Peak purity for BUC was assessed by comparing chromatogram acquired at the peak start, apex, and end positions of the band, r²(S, M) = 0.9999 and r²(M, E) = 0.999. A Good correlation (r² = 0.999) was also obtained between the standard and sample chromatogram of BUC. These correlation values indicate the ability of the method to separate and specifically detect BUC from sample solutions.

Recovery

When the method was used for extraction and subsequent analysis of BUC in tablet dosage forms after spiking with 80, 100, or 120% excess drug the recovery was 98.97–99.86 %, as listed in Table 5.
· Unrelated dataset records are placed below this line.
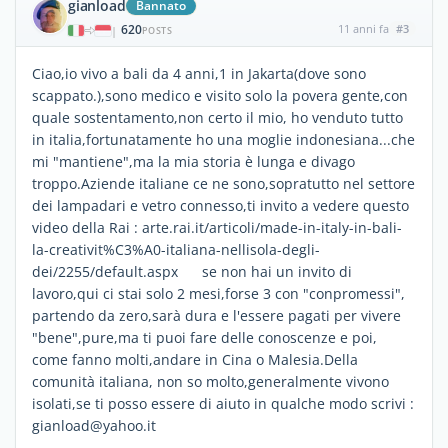
gianload
Bannato
620
11 anni fa
#3
|
POSTS
Ciao,io vivo a bali da 4 anni,1 in Jakarta(dove sono
scappato.),sono medico e visito solo la povera gente,con
quale sostentamento,non certo il mio, ho venduto tutto
in italia,fortunatamente ho una moglie indonesiana...che
mi "mantiene",ma la mia storia è lunga e divago
troppo.Aziende italiane ce ne sono,sopratutto nel settore
dei lampadari e vetro connesso,ti invito a vedere questo
video della Rai : arte.rai.it/articoli/made-in-italy-in-bali-
la-creativit%C3%A0-italiana-nellisola-degli-
dei/2255/default.aspx se non hai un invito di
lavoro,qui ci stai solo 2 mesi,forse 3 con "conpromessi",
partendo da zero,sarà dura e l'essere pagati per vivere
"bene",pure,ma ti puoi fare delle conoscenze e poi,
come fanno molti,andare in Cina o Malesia.Della
comunità italiana, non so molto,generalmente vivono
isolati,se ti posso essere di aiuto in qualche modo scrivi :
gianload@yahoo.it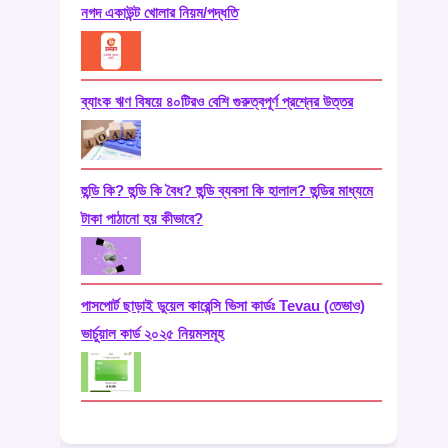
নগদ একাউন্ট খোলার নিয়ম/পদ্ধতি
ব্যাংক ঋণ বিষয়ে ৪০টিরও বেশি গুরুত্বপূর্ণ প্রশ্নের উত্তর
হুন্ডি কি? হুন্ডি কি বৈধ? হুন্ডি ব্যবসা কি হালাল? হুন্ডির মাধ্যমে
টাকা পাঠানো হয় কীভাবে?
পাসপোর্ট ছাড়াই ডুয়েল কারেন্সি ভিসা কার্ডঃ Tevau (তেভাও)
ভার্চুয়াল কার্ড ২০২৫ নিয়মসমূহ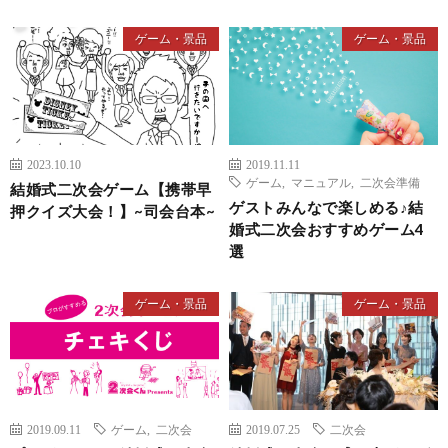
ゲーム・景品
ゲーム・景品
2023.10.10
2019.11.11
ゲーム
,
マニュアル
,
二次会準備
結婚式二次会ゲーム【携帯早
ゲストみんなで楽しめる♪結
押クイズ大会！】~司会台本~
婚式二次会おすすめゲーム4
選
ゲーム・景品
ゲーム・景品
2019.09.11
ゲーム
,
二次会
2019.07.25
二次会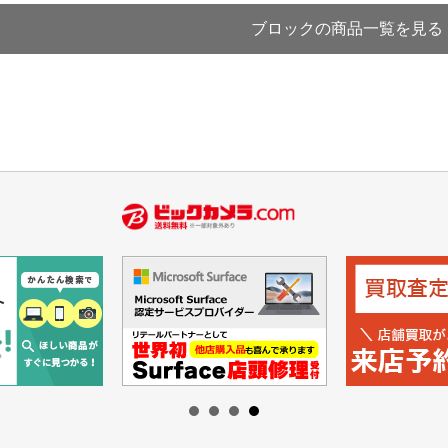
ブロックの商品一覧を見る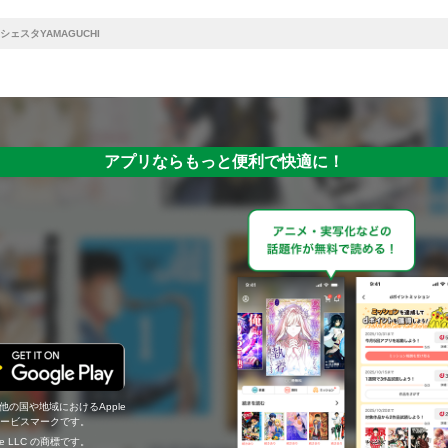
シェスタYAMAGUCHI
アプリならもっと便利で快適に！
の他の国や地域におけるApple
c.のサービスマークです。
ogle LLC の商標です。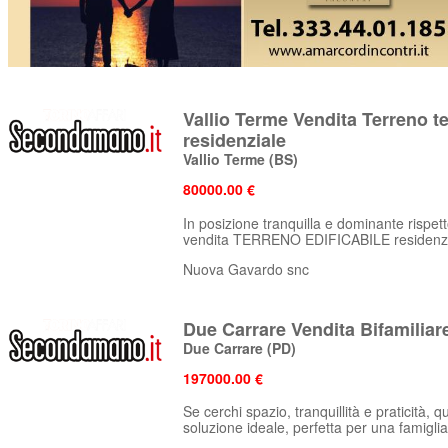
Vallio Terme Vendita Terreno te
residenziale
Vallio Terme
(BS)
80000.00 €
In posizione tranquilla e dominante rispett
vendita TERRENO EDIFICABILE residenzia
Nuova Gavardo snc
Due Carrare Vendita Bifamiliar
Due Carrare
(PD)
197000.00 €
Se cerchi spazio, tranquillità e praticità, q
soluzione ideale, perfetta per una famiglia 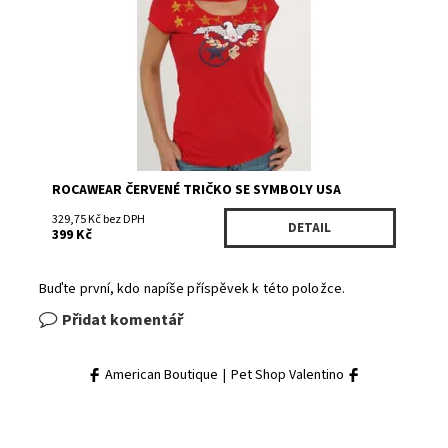
Kód:
RO23T1180RD
Značka:
Rocawear
ROCAWEAR ČERVENÉ TRIČKO SE SYMBOLY USA
329,75 Kč bez DPH
DETAIL
399 Kč
Buďte první, kdo napíše příspěvek k této položce.
Přidat komentář
American Boutique
|
Pet Shop Valentino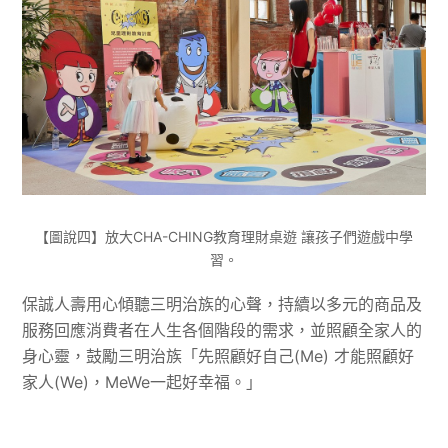
【圖說四】放大CHA-CHING教育理財桌遊 讓孩子們遊戲中學
習。
保誠人壽用心傾聽三明治族的心聲，持續以多元的商品及
服務回應消費者在人生各個階段的需求，並照顧全家人的
身心靈，鼓勵三明治族「先照顧好自己(Me) 才能照顧好
家人(We)，MeWe一起好幸福。」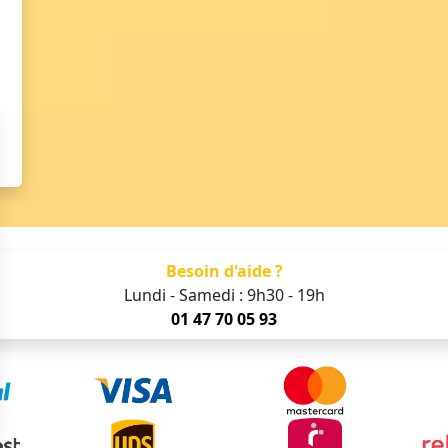
Besoin d'aide ?
Lundi - Samedi : 9h30 - 19h
01 47 70 05 93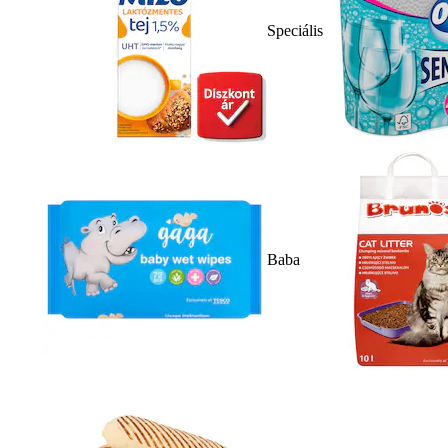
Speciális
Baba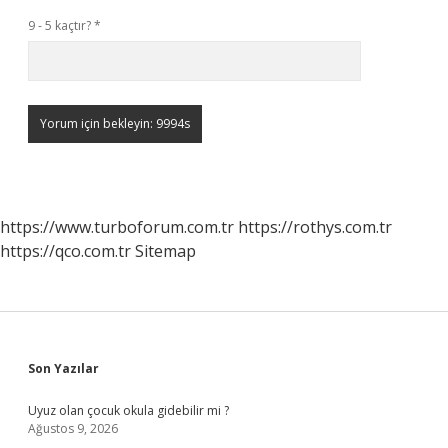
9 - 5 kaçtır?
*
https://www.turboforum.com.tr
https://rothys.com.tr
https://qco.com.tr
Sitemap
Sidebar
Son Yazılar
Uyuz olan çocuk okula gidebilir mi ?
Ağustos 9, 2026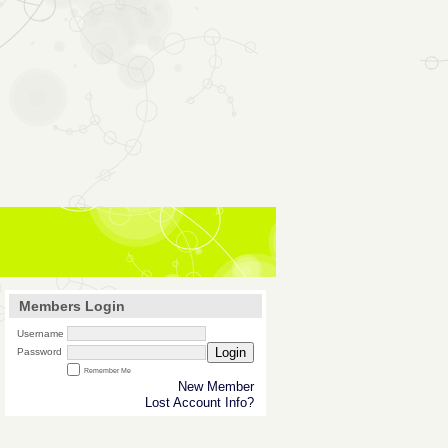
Members Login
Username
Login
Password
Remember Me
New Member
Lost Account Info?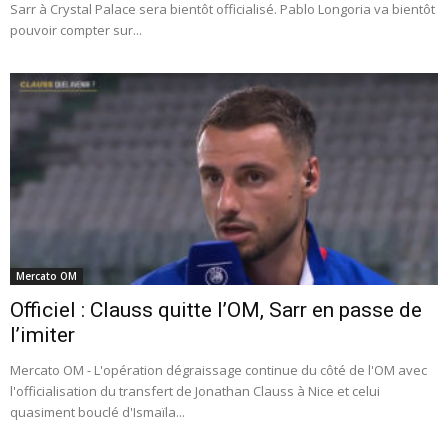
Sarr à Crystal Palace sera bientôt officialisé. Pablo Longoria va bientôt
pouvoir compter sur...
Mercato OM
Officiel : Clauss quitte l’OM, Sarr en passe de
l’imiter
Mercato OM - L'opération dégraissage continue du côté de l'OM avec
l'officialisation du transfert de Jonathan Clauss à Nice et celui
quasiment bouclé d'Ismaïla...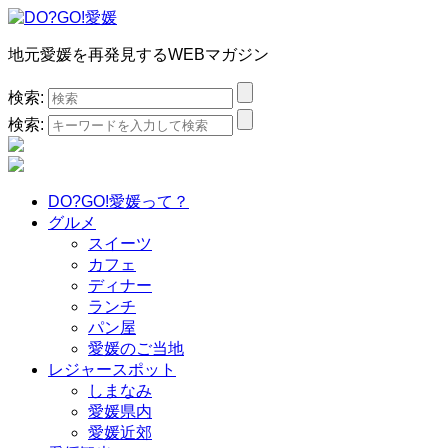
地元愛媛を再発見するWEBマガジン
検索:
検索:
DO?GO!愛媛って？
グルメ
スイーツ
カフェ
ディナー
ランチ
パン屋
愛媛のご当地
レジャースポット
しまなみ
愛媛県内
愛媛近郊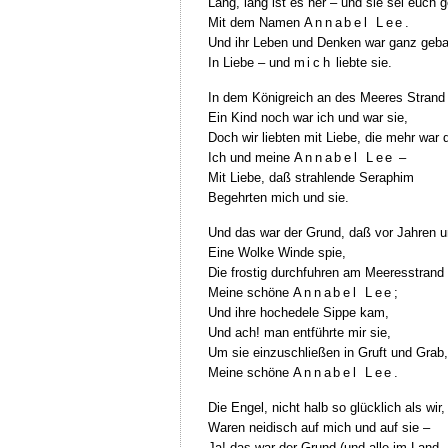
Lang, lang ist es her – und sie sei euch 
Mit dem Namen
Annabel Lee.
Und ihr Leben und Denken war ganz geba
In Liebe – und
mich
liebte sie.
In dem Königreich an des Meeres Strand
Ein Kind noch war ich und war sie,
Doch wir liebten mit Liebe, die mehr war 
Ich und meine
Annabel Lee
–
Mit Liebe, daß strahlende Seraphim
Begehrten mich und sie.
Und das war der Grund, daß vor Jahren u
Eine Wolke Winde spie,
Die frostig durchfuhren am Meeresstrand
Meine schöne
Annabel Lee;
Und ihre hochedele Sippe kam,
Und ach! man entführte mir sie,
Um sie einzuschließen in Gruft und Grab,
Meine schöne
Annabel Lee.
Die Engel, nicht halb so glücklich als wir,
Waren neidisch auf mich und auf sie –
Ja! das war der Grund (und alle im Land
Stability in Sample Solution

The analyte was stable in solution because no significant deviation in peak area (RSD < 2%) was observed on analysis up to 72 hours. There was no indication of drug instability in the sample solution.

Analysis of a formulation

Experimental results of the amount of BUC in tablets, expressed as a percentage of label claims were in good agreement with the label claims thereby suggesting that there is no interference from any of the excipients which are present in tablets. Drug bands at RF 0.33 corresponding to BUC were observed in chromatograms obtained from tablet extracts (Figure 5). The BUC content of marketed tablets was 99.57, RSD 0.21%, respectively (Table 6). The good performance of the method indicated the suitability of this method for routine analysis of BUC in the pharmaceutical dosage form.

DISCUSSION

The observation and outcome obtained from each validation experiment including specificity, linearity and range, LOD and LOQ, precision, accuracy, robustness, solution stability, and system suitability lie well inside the acceptance criteria. Ever since all the results are within the limit, the developed analytical method is considered validated and suitable for anticipated use.

CONCLUSION

The developed HPTLC method is precise, specific, and accurate for the analysis of Buclizine Hydrochloride (BUC) API and in the pharmaceutical formulation without any interference from the excipients. The developed method is rapid, simple, and cost-effective for the quality control of Buclizine Hydrochloride (BUC) with mobile phase chloroform: ethyl acetate in the ratio 8: 2 v/v. The used methodology was sensitive, specific, reliable, and reproducible for the analysis of BUC.

Declaration of competing interest

The authors declare that they have no conflict of interest.

Acknowledgment

The authors would like to thank Sinhgad Technical Education Society, Sinhgad Institute of Pharmacy, Narhe, Pune, for providing the necessary infrastructural facilities to perform this study.